Age: 10 ¾ months
I like: Trying to climb laundry airers, digging up the flowers daddy planted, boobs
For about a week Little O had a snotty nose. We weren’t too worried about it because little humans forever have snotty noses. It’s all part of the immune system building process and most of the time they don’t even notice.
Towards the end of the week the snotty nose took a turn for the worse and Little O started coughing. By Friday night he was coughing so hard that he struggled to stop and projectile vomited over me and our bed at 3am. (This is why you spend the extra money on the mattress protector).
On Saturday he drifted between sobbing and sleeping all day. It was honestly horrible to experience. Little O is normally a very happy little chap. Sure, he cries but it’s normally because he’s been left alone for more than a minute, he’s being forced to sit in his high chair, his face is being wiped or he’s fallen over while trying some gymnastics that are beyond his physical capabilities. Having him just continuously cry for hours because he didn’t feel well is something we’ve not experienced before. And for the first time I feel like I really understand what people mean when they say “it’s different when it’s your child”. I am not sure that I would have been able to handle any living creature making that sound into my ear for more than a few minutes at a time but with Little O, I managed to rock him for hours.

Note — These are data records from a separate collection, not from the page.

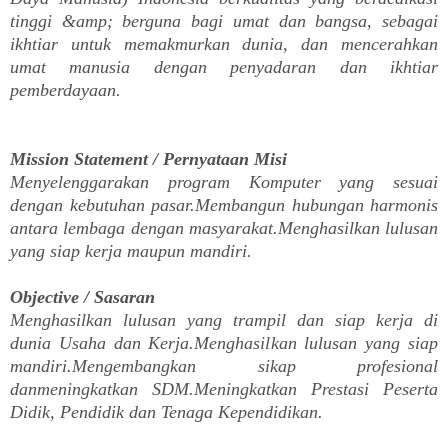
tinggi &amp; berguna bagi umat dan bangsa, sebagai
ikhtiar untuk memakmurkan dunia, dan mencerahkan
umat manusia dengan penyadaran dan ikhtiar
pemberdayaan.
Mission Statement / Pernyataan Misi
Menyelenggarakan program Komputer yang sesuai
dengan kebutuhan pasar.Membangun hubungan harmonis
antara lembaga dengan masyarakat.Menghasilkan lulusan
yang siap kerja maupun mandiri.
Objective / Sasaran
Menghasilkan lulusan yang trampil dan siap kerja di
dunia Usaha dan Kerja.Menghasilkan lulusan yang siap
mandiri.Mengembangkan sikap profesional
danmeningkatkan SDM.Meningkatkan Prestasi Peserta
Didik, Pendidik dan Tenaga Kependidikan.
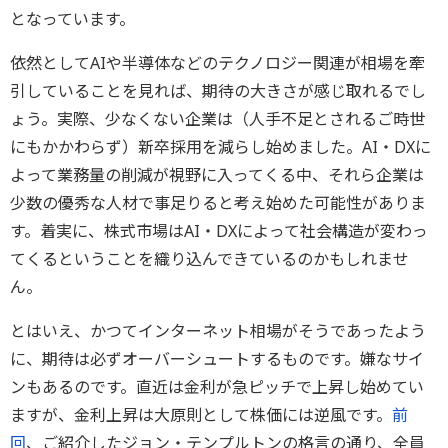
となっています。
依然としてAIや半導体などのテクノロジー関連が相場を牽
引していることを見れば、期待の大きさが感じ取れるでし
ょう。実際、少なくない企業は（人手不足とされるご時世
にもかかわらず）新卒採用を減らし始めました。AI・DXに
よって業務量の削減が視野に入ってくる中、それら企業は
少数の優秀な人材で事足りると考え始めた可能性がありま
す。着実に、株式市場はAI・DXによって社会構造が変わっ
てくるということを織り込んできているのかもしれませ
ん。
とはいえ、かつてインターネット相場がそうであったよう
に、期待は必ずオーバーシュートするものです。嫌なサイ
ンもあるのです。直近は金利が急ピッチで上昇し始めてい
ますが、金利上昇は大原則として株価には逆風です。
前
回
、ご紹介したジョン・テンプルトンの格言の通り、全員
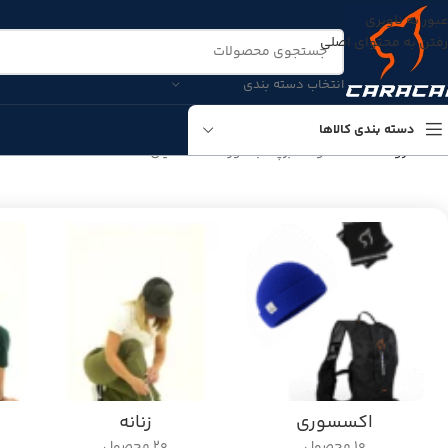
عبور به ناوبری
رفتن به محتوای اصلی
انتخاب دسته بندی
دسته بندی کالاها
خانه
فروشگاه
محصولات برچسب خورده “اسنشیال”
اکسسوری
زنانه
10 محصول
20 محصول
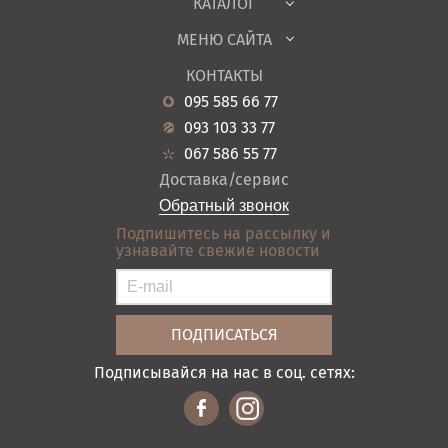
КАТАЛОГ
Детская
МЕНЮ САЙТА
Садовая мебель
О нас
Гостиная
КОНТАКТЫ
Новости
Кухня
095 585 66 77
Гарантия
Прихожие
093 103 33 77
Кредит
Ванная
067 586 55 77
Оплата и доставка
Акции
Доставка/сервис
Отзывы
Обратный звонок
Контакты
Подпишитесь на рассылку и
узнавайте свежие новости
Карта сайта
Условия покупки
Подписывайся на нас в соц. сетях:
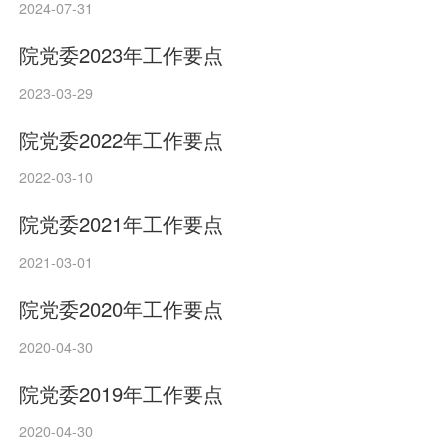
2024-07-31
院党委2023年工作要点
2023-03-29
院党委2022年工作要点
2022-03-10
院党委2021年工作要点
2021-03-01
院党委2020年工作要点
2020-04-30
院党委2019年工作要点
2020-04-30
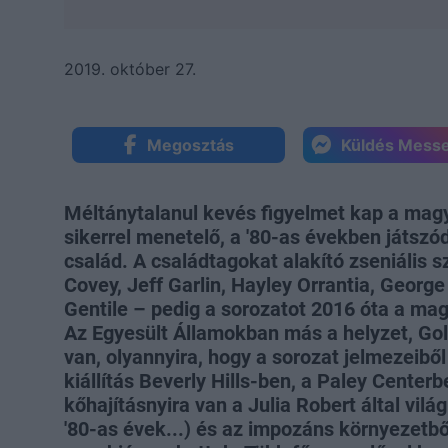
2019. október 27.
Megosztás
Küldés Mess
Méltánytalanul kevés figyelmet kap a magy
sikerrel menetelő, a '80-as években játszó
család. A családtagokat alakító zseniális
Covey, Jeff Garlin, Hayley Orrantia, Georg
Gentile – pedig a sorozatot 2016 óta a ma
Az Egyesült Államokban más a helyzet, Go
van, olyannyira, hogy a sorozat jelmezeibő
kiállítás Beverly Hills-ben, a Paley Center
kőhajításnyira van a Julia Robert által vilá
'80-as évek...) és az impozáns környezet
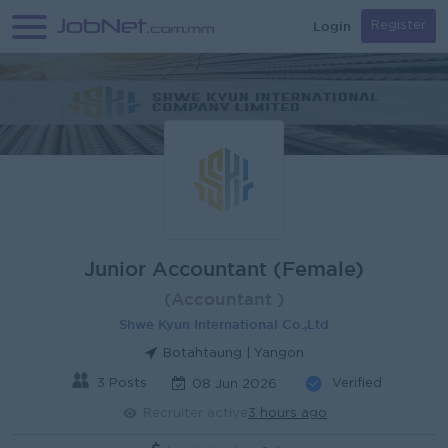
Login
Register
Junior Accountant (Female)
(Accountant )
Shwe Kyun International Co.,Ltd
Botahtaung | Yangon
3 Posts
Verified
08 Jun 2026
Recruiter active
3 hours ago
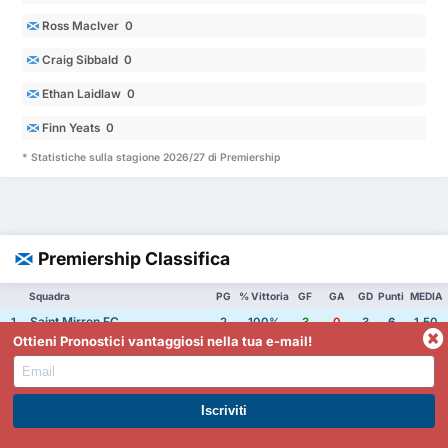
Ross MacIver 0
Craig Sibbald 0
Ethan Laidlaw 0
Finn Yeats 0
* Statistiche sulla stagione 2026/27 di Premiership
Premiership Classifica
Squadra
PG
% Vittoria
GF
GA
GD
Punti
MEDIA
Saint Mirren FC
1
2
100%
3
0
3
6
1.50
Ottieni Pronostici vantaggiosi nella tua e-mail!
Celtic FC
2
1
100%
1
0
1
3
1.00
Dundee FC
3
2
50%
2
1
1
3
1.50
Motherwell FC
4
1
100%
2
1
1
3
3.00
ISCRIVITI A PREMIUM. GUADAGNA SUBITO.
Saint Johnstone FC
5
2
50%
4
4
0
3
4.00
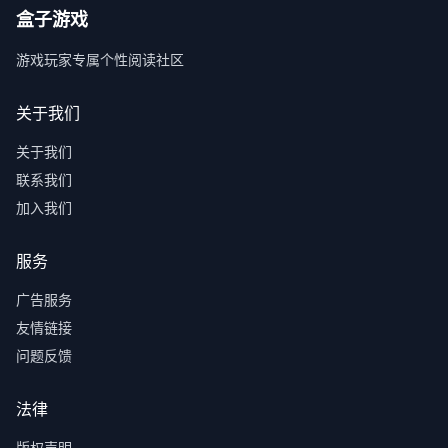
盒子游戏
游戏玩家专属个性阅读社区
关于我们
关于我们
联系我们
加入我们
服务
广告服务
友情链接
问题反馈
法律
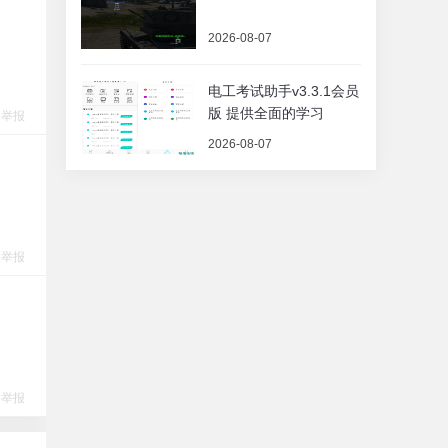
2026-08-07
电工考试助手v3.3.1会员
版 提供全面的学习
举报
2026-08-07
举报
举报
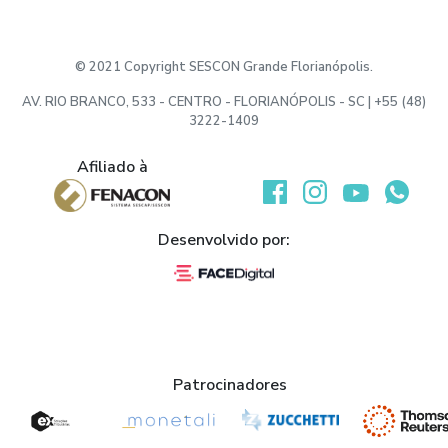
eventuais alterações posteriores
.
© 2021 Copyright SESCON Grande Florianópolis.
Obs: Intervalo de 10 a 15 min.
AV. RIO BRANCO, 533 - CENTRO - FLORIANÓPOLIS - SC | +55 (48)
3222-1409
Afiliado à
Desenvolvido por:
Patrocinadores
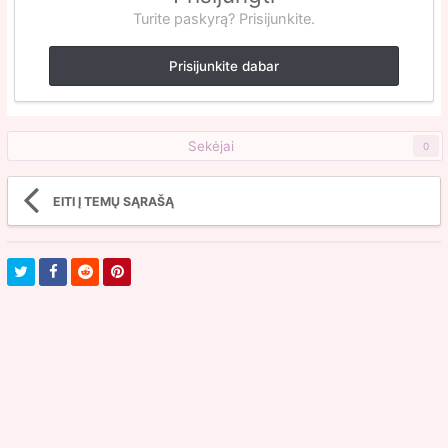
Turite paskyrą? Prisijunkite.
Prisijunkite dabar
Sekėjai
0
EITI Į TEMŲ SĄRAŠĄ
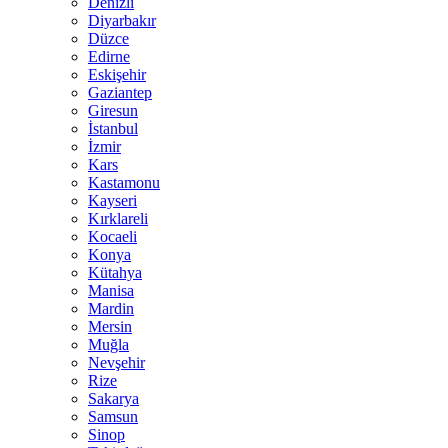
Denizli
Diyarbakır
Düzce
Edirne
Eskişehir
Gaziantep
Giresun
İstanbul
İzmir
Kars
Kastamonu
Kayseri
Kırklareli
Kocaeli
Konya
Kütahya
Manisa
Mardin
Mersin
Muğla
Nevşehir
Rize
Sakarya
Samsun
Sinop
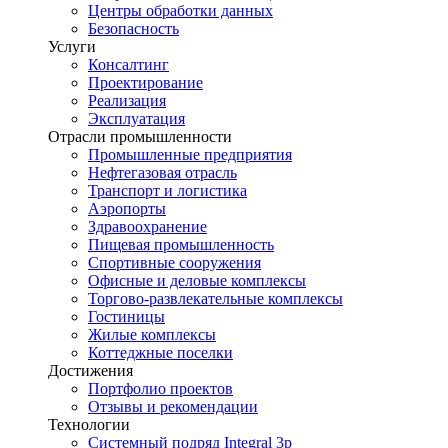
Центры обработки данных
Безопасность
Услуги
Консалтинг
Проектирование
Реализация
Эксплуатация
Отрасли промышленности
Промышленные предприятия
Нефтегазовая отрасль
Транспорт и логистика
Аэропорты
Здравоохранение
Пищевая промышленность
Спортивные сооружения
Офисные и деловые комплексы
Торгово-развлекательные комплексы
Гостиницы
Жилые комплексы
Коттеджные поселки
Достижения
Портфолио проектов
Отзывы и рекомендации
Технологии
Системный подряд Integral 3p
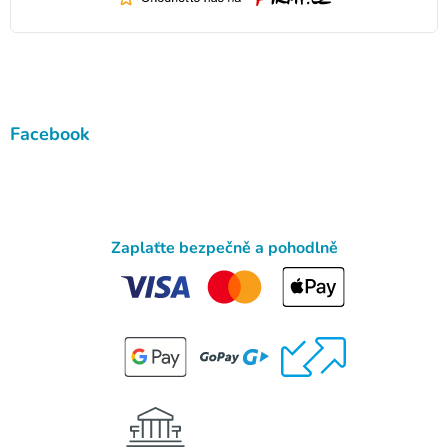
Facebook
Zaplaťte bezpečně a pohodlně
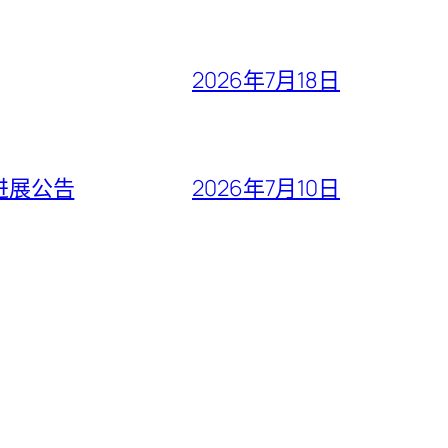
2026年7月18日
进展公告
2026年7月10日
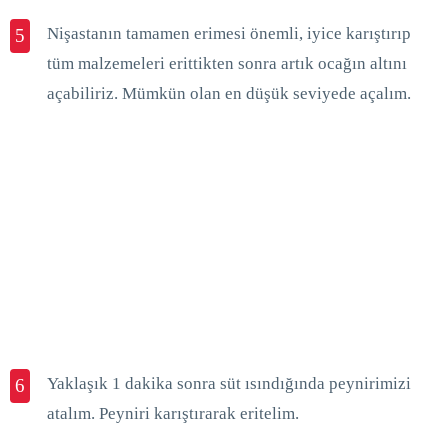
Nişastanın tamamen erimesi önemli, iyice karıştırıp
5
tüm malzemeleri erittikten sonra artık ocağın altını
açabiliriz. Mümkün olan en düşük seviyede açalım.
Yaklaşık 1 dakika sonra süt ısındığında peynirimizi
6
atalım. Peyniri karıştırarak eritelim.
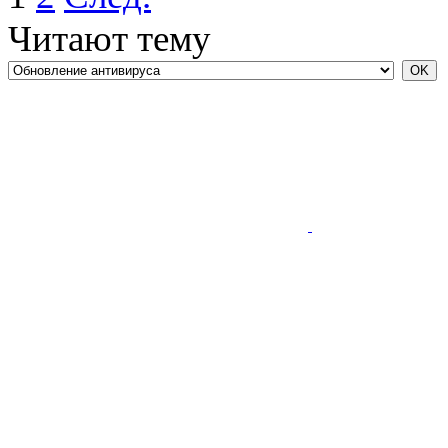
Читают тему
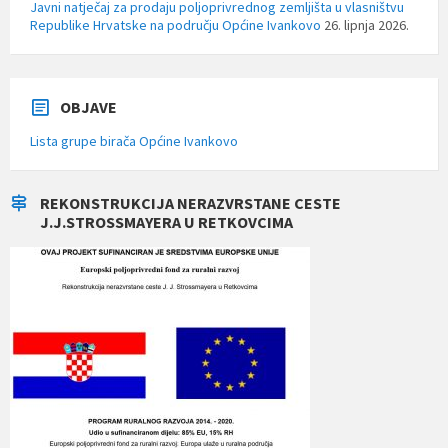
Javni natječaj za prodaju poljoprivrednog zemljišta u vlasništvu
Republike Hrvatske na području Općine Ivankovo
26. lipnja 2026.
OBJAVE
Lista grupe birača Općine Ivankovo
REKONSTRUKCIJA NERAZVRSTANE CESTE
J.J.STROSSMAYERA U RETKOVCIMA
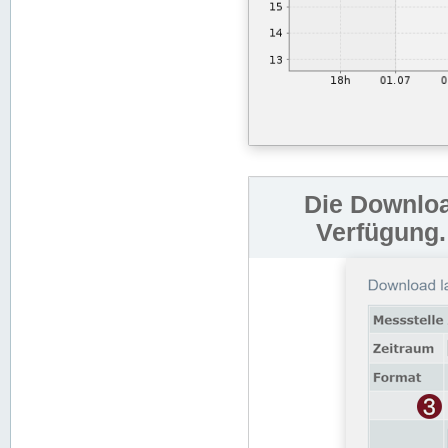
Die Downloa
Verfügung.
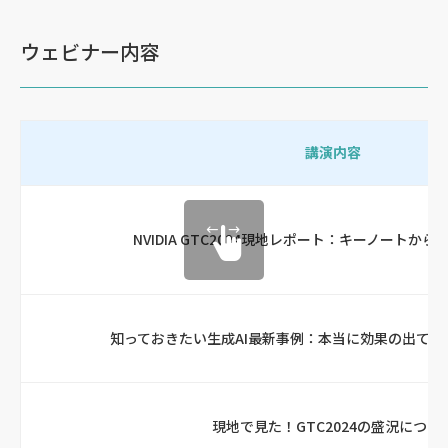
ウェビナー内容
講演内容
NVIDIA GTC2024現地レポート：キーノートか
知っておきたい生成AI最新事例：本当に効果の出てい
現地で見た！GTC2024の盛況につい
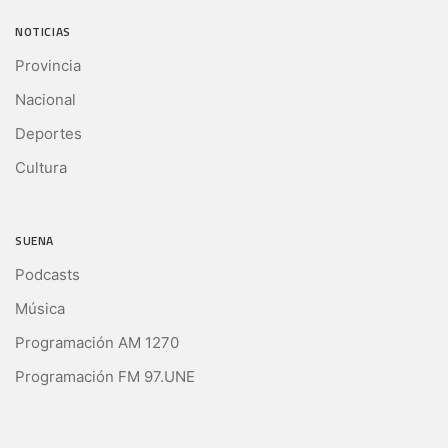
NOTICIAS
Provincia
Nacional
Deportes
Cultura
SUENA
Podcasts
Música
Programación AM 1270
Programación FM 97.UNE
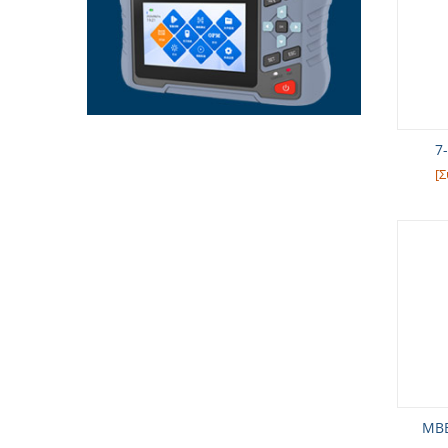
7
[Σ
MBB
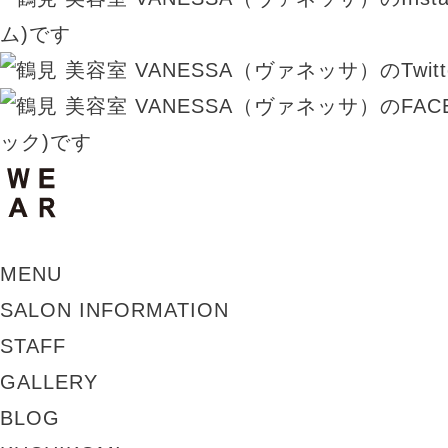
MENU
SALON INFORMATION
STAFF
GALLERY
BLOG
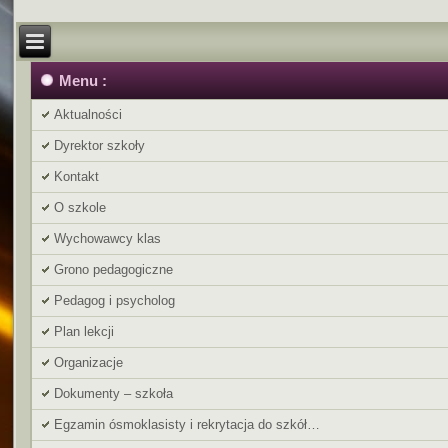
Menu :
Aktualności
Dyrektor szkoły
Kontakt
O szkole
Wychowawcy klas
Grono pedagogiczne
Pedagog i psycholog
Plan lekcji
Organizacje
Dokumenty – szkoła
Egzamin ósmoklasisty i rekrytacja do szkół…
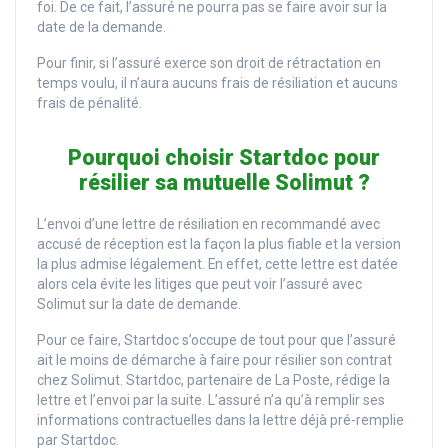
foi. De ce fait, l’assuré ne pourra pas se faire avoir sur la
date de la demande.
Pour finir, si l’assuré exerce son droit de rétractation en
temps voulu, il n’aura aucuns frais de résiliation et aucuns
frais de pénalité.
Pourquoi choisir Startdoc pour
résilier sa mutuelle Solimut ?
L’envoi d’une lettre de résiliation en recommandé avec
accusé de réception est la façon la plus fiable et la version
la plus admise légalement. En effet, cette lettre est datée
alors cela évite les litiges que peut voir l’assuré avec
Solimut sur la date de demande.
Pour ce faire, Startdoc s’occupe de tout pour que l’assuré
ait le moins de démarche à faire pour résilier son contrat
chez Solimut. Startdoc, partenaire de La Poste, rédige la
lettre et l’envoi par la suite. L’assuré n’a qu’à remplir ses
informations contractuelles dans la lettre déjà pré-remplie
par Startdoc.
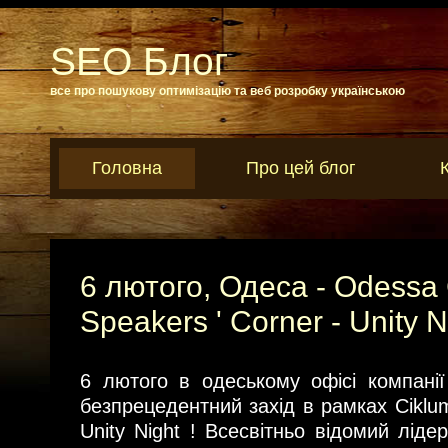
SEO Блог
все про пошукову оптимізацію та веб розробку українською
Головна
Про цей блог
6 лютого, Одеса - Odessa
Speakers ' Corner - Unity Ni
6 лютого в одеському офісі компанії
безпрецедентний захід в рамках Ciklum
Unity Night ! Всесвітньо відомий лідер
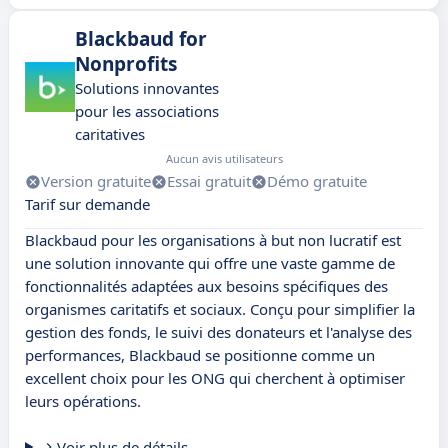
Blackbaud for
Nonprofits
Solutions innovantes
pour les associations
caritatives
Aucun avis utilisateurs
Version gratuite
Essai gratuit
Démo gratuite
Tarif sur demande
Blackbaud pour les organisations à but non lucratif est
une solution innovante qui offre une vaste gamme de
fonctionnalités adaptées aux besoins spécifiques des
organismes caritatifs et sociaux. Conçu pour simplifier la
gestion des fonds, le suivi des donateurs et l'analyse des
performances, Blackbaud se positionne comme un
excellent choix pour les ONG qui cherchent à optimiser
leurs opérations.
Voir plus de détails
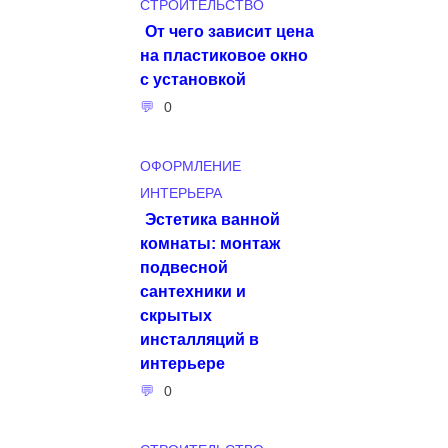
СТРОИТЕЛЬСТВО
От чего зависит цена
на пластиковое окно
с установкой
0
ОФОРМЛЕНИЕ
ИНТЕРЬЕРА
Эстетика ванной
комнаты: монтаж
подвесной
сантехники и
скрытых
инсталляций в
интерьере
0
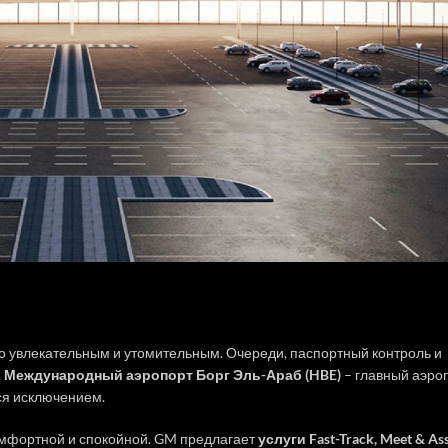
 увлекательным и утомительным. Очереди, паспортный контроль и
.
Международный аэропорт Борг Эль-Араб (HBE)
– главный аэро
ся исключением.
омфортной и спокойной. GM предлагает
услуги Fast-Track, Meet & Ass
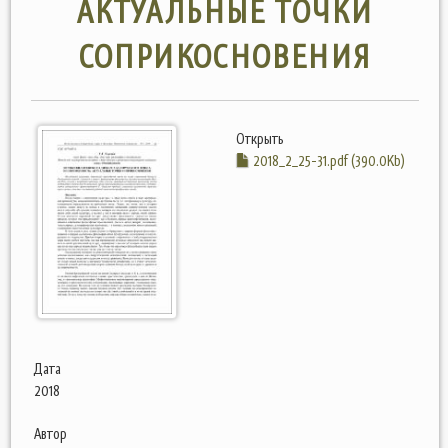
АКТУАЛЬНЫЕ ТОЧКИ
СОПРИКОСНОВЕНИЯ
Открыть
2018_2_25-31.pdf (390.0Kb)
Дата
2018
Автор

Drifting in and out of sleep all day means that he’s ending up with a burst of energy in the evenings and bedtimes have been tough. He also struggles to sleep lying flat with all the phlegm so I’m currently sleeping sitting up with him lying on me, in between his coughs. Thank goodness he let Mr O hold him for a few hours on Saturday night or I would be even closer to the walking dead than I am now.
I hope he will soon be on the mend but I have a feeling the cough might linger a while. This morning he ate his breakfast for the first time in days though so that has to be a good sign. I just wish there was something I could do to make him feel better.